Throughout its 38 pages, cartoon characters resembling people in the team are presenting various features of the browser. It’s a refreshing and fun way to follow a product capabilities.
I installed Chrome to test Teamness with it and I'm pretty sure this will not be the only usage I'll have for it. After less than one hour of using Chrome, I can say that the web browser nerds were longing for has arrived.

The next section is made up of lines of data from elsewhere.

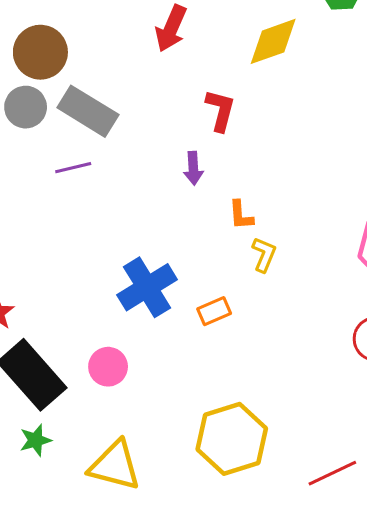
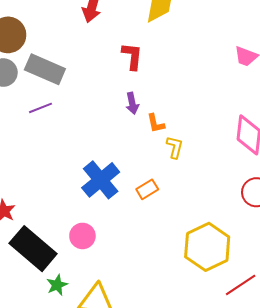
purple arrow: (193, 168) -> (132, 103), moved
yellow hexagon: (232, 439) -> (207, 247), moved
green star: (35, 440) -> (57, 285), moved

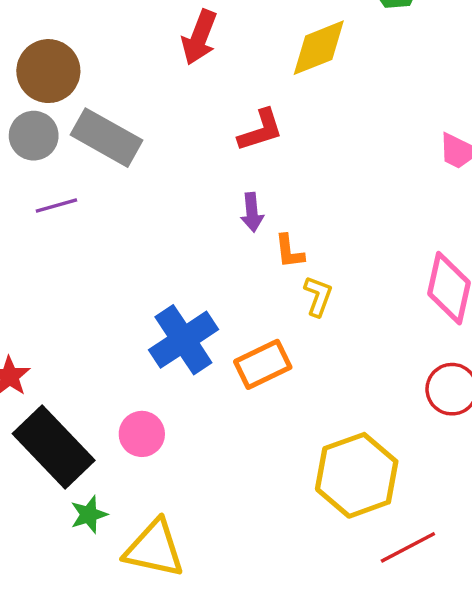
red L-shape: (132, 56) -> (261, 130), turned 60
purple line: (41, 108) -> (56, 206), moved
orange rectangle: (147, 189) -> (263, 364), size x1.4

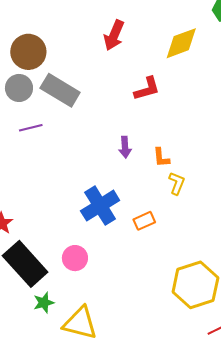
purple arrow: (252, 212) -> (125, 147), moved
orange rectangle: (263, 364) -> (144, 221), size x0.7

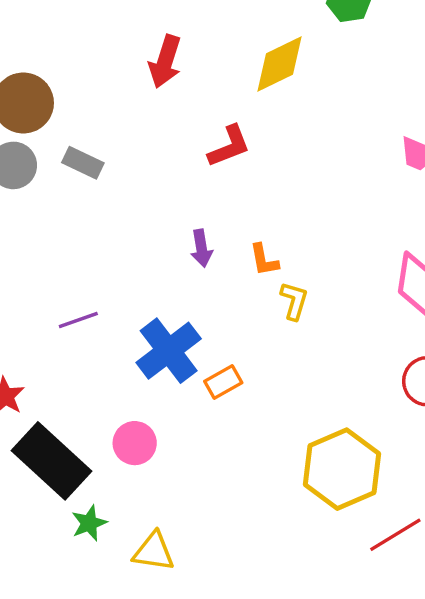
gray rectangle: (60, 90) -> (83, 163), size x0.6
purple line: (31, 128) -> (78, 320), moved
orange rectangle: (144, 221) -> (223, 382), moved
yellow triangle: (80, 323) -> (154, 552), size x0.7

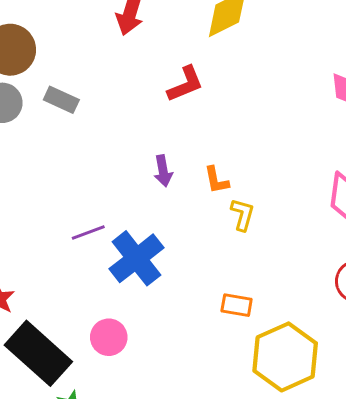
purple line: (78, 320) -> (88, 233), moved
orange rectangle: (223, 382) -> (237, 305), moved, turned 40

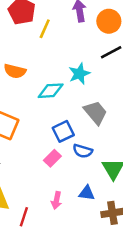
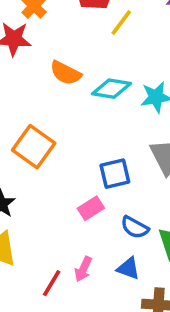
cyan diamond: (51, 91) -> (111, 89), moved
blue semicircle: (83, 151) -> (135, 227), moved
red line: (24, 217) -> (52, 283), moved

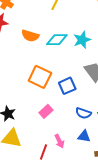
orange square: (34, 147) -> (40, 77), moved
pink rectangle: (91, 208) -> (46, 111), moved
pink arrow: (83, 269) -> (59, 141), turned -40

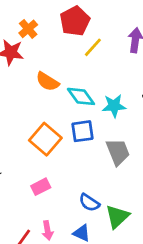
cyan diamond: (57, 40) -> (81, 96), turned 40
blue square: (67, 86) -> (82, 131), moved

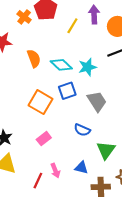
orange cross: (28, 29) -> (24, 17), moved
yellow line: (93, 47) -> (72, 26), moved
orange semicircle: (47, 82) -> (34, 58), turned -132
blue semicircle: (89, 203) -> (82, 130), moved

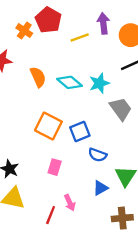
yellow line: (72, 26) -> (80, 37), turned 42
blue square: (67, 91) -> (80, 131), moved
gray trapezoid: (97, 101) -> (121, 109), moved
pink rectangle: (44, 139) -> (55, 167), turned -32
blue triangle: (81, 168) -> (101, 188), moved, turned -40

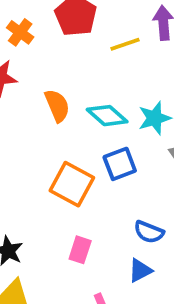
orange cross: (24, 31) -> (20, 32), moved
blue square: (80, 131) -> (120, 164), moved
blue triangle: (101, 188) -> (140, 270), moved

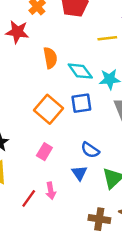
yellow line: (125, 44) -> (107, 38), moved
blue triangle: (140, 270) -> (79, 173), turned -49

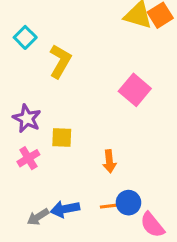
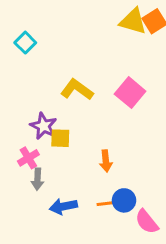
yellow L-shape: (60, 61) -> (77, 90), moved, turned -84
purple star: (27, 118) -> (44, 126), moved
gray arrow: (38, 217) -> (37, 179), moved, turned -55

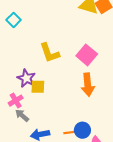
yellow L-shape: (77, 90) -> (50, 53), turned -145
orange arrow: (106, 161) -> (88, 85), moved, size x1.5
gray arrow: (37, 179) -> (22, 115), turned 128

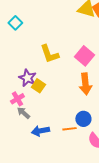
yellow square: (38, 87) -> (38, 86), turned 32
blue circle: (82, 130) -> (83, 119), moved

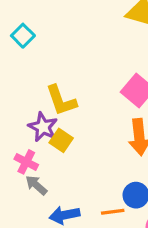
yellow L-shape: (49, 54) -> (61, 100), moved
pink cross: (17, 99) -> (26, 162), turned -32

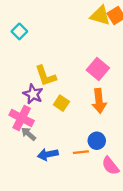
yellow square: (61, 140) -> (61, 103), moved
pink cross: (26, 162) -> (22, 118), size x1.5

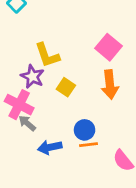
blue circle: (97, 141) -> (85, 130), moved

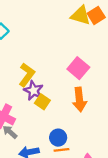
yellow L-shape: (47, 55) -> (27, 75), turned -125
purple star: (32, 77) -> (33, 91), moved

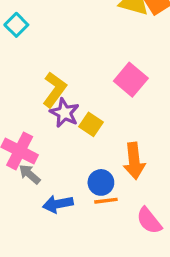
orange arrow: (79, 99) -> (134, 161), moved
yellow square: (42, 102) -> (91, 124), moved

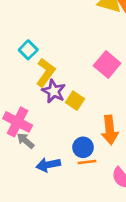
cyan square: (16, 25) -> (28, 50), moved

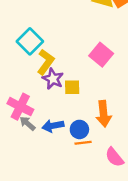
cyan square: (28, 50) -> (30, 41), size x1.5
yellow square: (75, 101) -> (72, 87), turned -35
blue arrow: (48, 165) -> (53, 126), moved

Here is a list of things that I liked about Chrome so far:
Speed due to multi-threading and multi-process approach
Every web application developer spends time on "developing" solutions to overcome browsers limitations, one of which being threads limit. Internet Explorer 6 for instance, makes only 2 simultaneous connections to the same server: one is used to retrieve resource data like images, animations, icons and it does this sequentially, while the other connection is dealing with the page itself. This slows down load time. To deal with this, in Teamness we're using separate domain names for resources, so that the browser thinks he's loading the data from different servers.
The Task Manager
There is an internal Task Manager option to see how much CPU, memory and network resources each tab is using and for what website, including a more advanced page called Stats for nerds. It's really cool that you can kill Chrome processes, even from the Windows Task Manager, and the respective tabs in the browser become sad as in the image.
It feels lightweight
You may start multiple Chrome windows, drag-and-drop tabs between them and get a feeling of your system getting no bloat.
Did I mention speed?
Address bar auto-complete
Chrome has an auto-complete feature for the address bar that provides you with options for search, previous visited pages and popular locations on the web. But don't get too excited, you'll still have to search for juicy stuff on your own. And you can do this using an incognito tab, where nothing is logged.
Only time will let us know if Chrome is a killer, but I think a lot of computer nerds will adopt the browser for now. For people that currently find themselves with 15 or more tabs opened in their web browser, Google Chrome scratches where it itches.